### RECORDS FOR THE TASK
------------------------
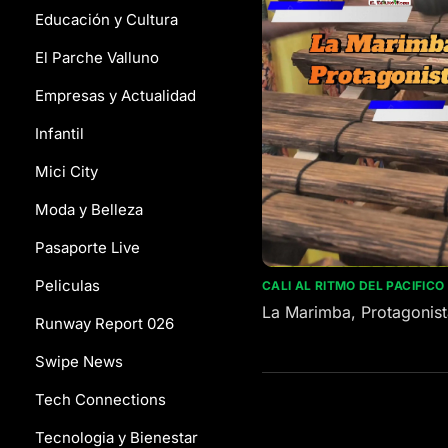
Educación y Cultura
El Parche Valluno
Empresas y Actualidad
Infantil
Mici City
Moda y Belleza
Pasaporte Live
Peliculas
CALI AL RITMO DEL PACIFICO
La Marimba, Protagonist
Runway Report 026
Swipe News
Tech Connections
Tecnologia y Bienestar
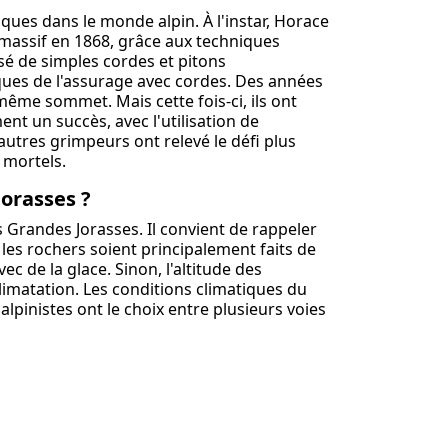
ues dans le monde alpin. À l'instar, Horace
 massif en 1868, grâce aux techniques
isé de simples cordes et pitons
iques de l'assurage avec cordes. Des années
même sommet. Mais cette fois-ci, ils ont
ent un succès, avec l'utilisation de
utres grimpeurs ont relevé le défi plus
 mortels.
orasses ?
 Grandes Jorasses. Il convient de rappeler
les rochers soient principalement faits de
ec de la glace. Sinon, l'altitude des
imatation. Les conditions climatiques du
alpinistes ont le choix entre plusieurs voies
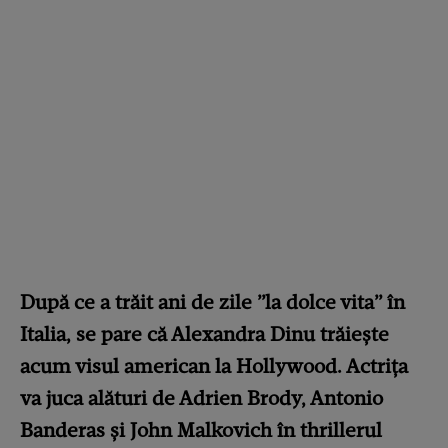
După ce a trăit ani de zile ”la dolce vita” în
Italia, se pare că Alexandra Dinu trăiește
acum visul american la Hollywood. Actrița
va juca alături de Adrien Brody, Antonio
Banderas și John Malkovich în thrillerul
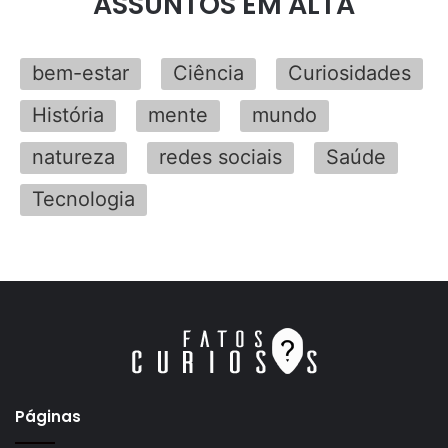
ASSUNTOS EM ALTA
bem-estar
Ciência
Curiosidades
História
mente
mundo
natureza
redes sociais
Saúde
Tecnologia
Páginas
------------------------
### WHAT IS NEEDED
A faithful, complete copy of the records above is required, one that contains no pictures.

### COMPLETED TASK
Educación y Cultura
El Parche Valluno
Empresas y Actualidad
Infantil
Mici City
Moda y Belleza
Pasaporte Live
Peliculas
CALI AL RITMO DEL PACIFICO
La Marimba, Protagonist
Runway Report 026
Swipe News
Tech Connections
Tecnologia y Bienestar
ues dans le monde alpin. À l'instar, Horace
 massif en 1868, grâce aux techniques
isé de simples cordes et pitons
iques de l'assurage avec cordes. Des années
même sommet. Mais cette fois-ci, ils ont
ent un succès, avec l'utilisation de
utres grimpeurs ont relevé le défi plus
 mortels.
orasses ?
 Grandes Jorasses. Il convient de rappeler
les rochers soient principalement faits de
ec de la glace. Sinon, l'altitude des
imatation. Les conditions climatiques du
alpinistes ont le choix entre plusieurs voies
După ce a trăit ani de zile ”la dolce vita” în
Italia, se pare că Alexandra Dinu trăiește
acum visul american la Hollywood. Actrița
va juca alături de Adrien Brody, Antonio
Banderas și John Malkovich în thrillerul
ASSUNTOS EM ALTA
bem-estar
Ciência
Curiosidades
História
mente
mundo
natureza
redes sociais
Saúde
Tecnologia
Páginas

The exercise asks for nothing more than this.